- [TASK REQUIREMENTS]
Which lines run from the one containing "How to Trade Cryptocurrency in India" to the end of the entries below? Reproduce them exactly, both ends included.

(Data items)
▽

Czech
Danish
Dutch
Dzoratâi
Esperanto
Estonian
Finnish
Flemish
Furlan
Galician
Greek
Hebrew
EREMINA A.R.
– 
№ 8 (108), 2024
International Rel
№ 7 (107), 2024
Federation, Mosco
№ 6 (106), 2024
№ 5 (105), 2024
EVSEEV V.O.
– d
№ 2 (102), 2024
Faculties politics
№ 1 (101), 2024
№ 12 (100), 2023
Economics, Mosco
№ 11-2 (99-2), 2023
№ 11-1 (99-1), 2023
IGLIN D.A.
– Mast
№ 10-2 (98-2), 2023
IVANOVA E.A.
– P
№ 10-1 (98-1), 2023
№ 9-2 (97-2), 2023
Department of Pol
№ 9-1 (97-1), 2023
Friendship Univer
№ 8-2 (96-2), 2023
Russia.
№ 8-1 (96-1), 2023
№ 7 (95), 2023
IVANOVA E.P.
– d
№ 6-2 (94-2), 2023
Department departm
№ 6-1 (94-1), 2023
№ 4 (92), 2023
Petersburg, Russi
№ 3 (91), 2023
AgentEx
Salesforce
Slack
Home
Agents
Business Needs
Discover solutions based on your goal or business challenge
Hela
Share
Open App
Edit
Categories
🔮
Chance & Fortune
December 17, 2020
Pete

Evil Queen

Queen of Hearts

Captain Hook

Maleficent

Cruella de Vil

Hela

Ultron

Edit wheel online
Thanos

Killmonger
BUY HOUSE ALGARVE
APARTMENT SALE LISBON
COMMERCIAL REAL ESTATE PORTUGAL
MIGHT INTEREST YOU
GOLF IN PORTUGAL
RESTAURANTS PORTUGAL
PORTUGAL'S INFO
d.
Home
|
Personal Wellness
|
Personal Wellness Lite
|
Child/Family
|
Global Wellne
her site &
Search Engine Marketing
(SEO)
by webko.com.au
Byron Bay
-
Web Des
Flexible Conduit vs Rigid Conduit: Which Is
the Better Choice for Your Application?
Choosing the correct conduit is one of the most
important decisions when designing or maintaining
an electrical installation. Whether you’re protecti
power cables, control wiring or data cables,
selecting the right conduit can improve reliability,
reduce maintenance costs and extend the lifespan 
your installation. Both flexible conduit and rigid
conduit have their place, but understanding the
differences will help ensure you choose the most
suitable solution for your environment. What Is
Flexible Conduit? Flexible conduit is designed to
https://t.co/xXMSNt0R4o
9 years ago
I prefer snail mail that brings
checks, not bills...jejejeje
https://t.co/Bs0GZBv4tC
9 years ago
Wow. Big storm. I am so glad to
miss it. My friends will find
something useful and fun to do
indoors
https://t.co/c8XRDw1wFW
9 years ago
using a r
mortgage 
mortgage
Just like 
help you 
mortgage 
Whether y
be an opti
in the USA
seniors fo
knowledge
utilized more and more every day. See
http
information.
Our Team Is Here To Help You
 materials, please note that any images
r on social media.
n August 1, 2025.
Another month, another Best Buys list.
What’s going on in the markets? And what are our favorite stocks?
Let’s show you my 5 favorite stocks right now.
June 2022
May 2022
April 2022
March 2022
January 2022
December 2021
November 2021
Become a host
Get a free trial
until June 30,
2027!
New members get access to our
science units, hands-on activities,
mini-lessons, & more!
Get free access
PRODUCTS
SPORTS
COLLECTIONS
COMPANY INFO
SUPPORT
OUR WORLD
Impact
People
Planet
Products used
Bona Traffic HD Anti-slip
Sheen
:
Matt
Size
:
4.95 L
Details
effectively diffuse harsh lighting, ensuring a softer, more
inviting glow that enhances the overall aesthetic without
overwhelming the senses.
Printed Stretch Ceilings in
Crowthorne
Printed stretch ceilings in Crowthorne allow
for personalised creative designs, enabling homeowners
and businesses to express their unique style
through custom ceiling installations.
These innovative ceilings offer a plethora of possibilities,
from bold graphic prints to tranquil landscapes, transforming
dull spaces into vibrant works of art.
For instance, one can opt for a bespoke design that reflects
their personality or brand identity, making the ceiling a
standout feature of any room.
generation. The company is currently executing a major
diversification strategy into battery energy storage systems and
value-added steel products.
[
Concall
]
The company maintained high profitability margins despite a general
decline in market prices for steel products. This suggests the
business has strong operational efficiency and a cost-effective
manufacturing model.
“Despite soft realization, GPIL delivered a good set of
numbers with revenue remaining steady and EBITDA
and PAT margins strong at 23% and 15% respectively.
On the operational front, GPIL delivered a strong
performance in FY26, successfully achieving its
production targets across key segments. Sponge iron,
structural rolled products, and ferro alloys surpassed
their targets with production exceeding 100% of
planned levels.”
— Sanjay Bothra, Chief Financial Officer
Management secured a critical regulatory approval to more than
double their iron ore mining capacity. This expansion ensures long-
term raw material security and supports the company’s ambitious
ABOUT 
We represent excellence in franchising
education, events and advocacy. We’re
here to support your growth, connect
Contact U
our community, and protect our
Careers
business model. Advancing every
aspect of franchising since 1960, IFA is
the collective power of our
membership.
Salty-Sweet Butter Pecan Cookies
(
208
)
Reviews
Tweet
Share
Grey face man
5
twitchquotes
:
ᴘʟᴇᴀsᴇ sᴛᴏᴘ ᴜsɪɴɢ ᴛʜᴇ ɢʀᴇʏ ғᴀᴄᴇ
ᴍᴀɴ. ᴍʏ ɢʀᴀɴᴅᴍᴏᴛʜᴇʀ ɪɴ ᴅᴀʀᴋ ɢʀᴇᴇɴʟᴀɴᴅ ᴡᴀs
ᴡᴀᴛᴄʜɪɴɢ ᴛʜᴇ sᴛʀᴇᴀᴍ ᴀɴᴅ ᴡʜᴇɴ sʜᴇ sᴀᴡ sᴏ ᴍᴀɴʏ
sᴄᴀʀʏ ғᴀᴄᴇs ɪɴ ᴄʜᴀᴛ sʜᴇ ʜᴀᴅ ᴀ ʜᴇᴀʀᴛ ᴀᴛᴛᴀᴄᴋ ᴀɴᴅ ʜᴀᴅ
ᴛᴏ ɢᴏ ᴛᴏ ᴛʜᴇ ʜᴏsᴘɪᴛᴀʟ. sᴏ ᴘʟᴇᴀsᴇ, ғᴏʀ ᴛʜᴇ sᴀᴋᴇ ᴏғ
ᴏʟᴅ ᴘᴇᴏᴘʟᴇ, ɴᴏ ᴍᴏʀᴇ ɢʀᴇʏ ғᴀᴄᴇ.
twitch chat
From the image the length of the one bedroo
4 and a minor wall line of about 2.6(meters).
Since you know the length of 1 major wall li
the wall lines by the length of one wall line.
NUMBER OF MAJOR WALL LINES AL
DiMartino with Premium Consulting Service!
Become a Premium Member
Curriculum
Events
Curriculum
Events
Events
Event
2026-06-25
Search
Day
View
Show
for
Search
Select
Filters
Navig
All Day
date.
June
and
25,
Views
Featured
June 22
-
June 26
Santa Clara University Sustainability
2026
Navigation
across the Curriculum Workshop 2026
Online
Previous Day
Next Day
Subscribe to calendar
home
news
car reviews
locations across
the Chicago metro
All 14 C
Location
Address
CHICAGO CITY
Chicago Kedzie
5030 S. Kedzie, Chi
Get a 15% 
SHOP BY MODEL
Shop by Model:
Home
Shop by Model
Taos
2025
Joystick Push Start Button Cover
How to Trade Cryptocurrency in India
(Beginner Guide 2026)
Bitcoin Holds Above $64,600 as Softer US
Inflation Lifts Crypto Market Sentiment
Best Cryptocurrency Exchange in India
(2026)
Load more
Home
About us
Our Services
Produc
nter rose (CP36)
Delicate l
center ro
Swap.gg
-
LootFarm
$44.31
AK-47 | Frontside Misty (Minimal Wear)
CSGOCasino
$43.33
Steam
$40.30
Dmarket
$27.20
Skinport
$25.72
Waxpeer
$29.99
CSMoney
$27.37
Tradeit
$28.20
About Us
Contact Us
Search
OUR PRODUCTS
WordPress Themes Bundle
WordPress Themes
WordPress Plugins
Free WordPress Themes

△

- [OUTPUT]
How to Trade Cryptocurrency in India
(Beginner Guide 2026)
Bitcoin Holds Above $64,600 as Softer US
Inflation Lifts Crypto Market Sentiment
Best Cryptocurrency Exchange in India
(2026)
Load more
Home
About us
Our Services
Produc
nter rose (CP36)
Delicate l
center ro
Swap.gg
-
LootFarm
$44.31
AK-47 | Frontside Misty (Minimal Wear)
CSGOCasino
$43.33
Steam
$40.30
Dmarket
$27.20
Skinport
$25.72
Waxpeer
$29.99
CSMoney
$27.37
Tradeit
$28.20
About Us
Contact Us
Search
OUR PRODUCTS
WordPress Themes Bundle
WordPress Themes
WordPress Plugins
Free WordPress Themes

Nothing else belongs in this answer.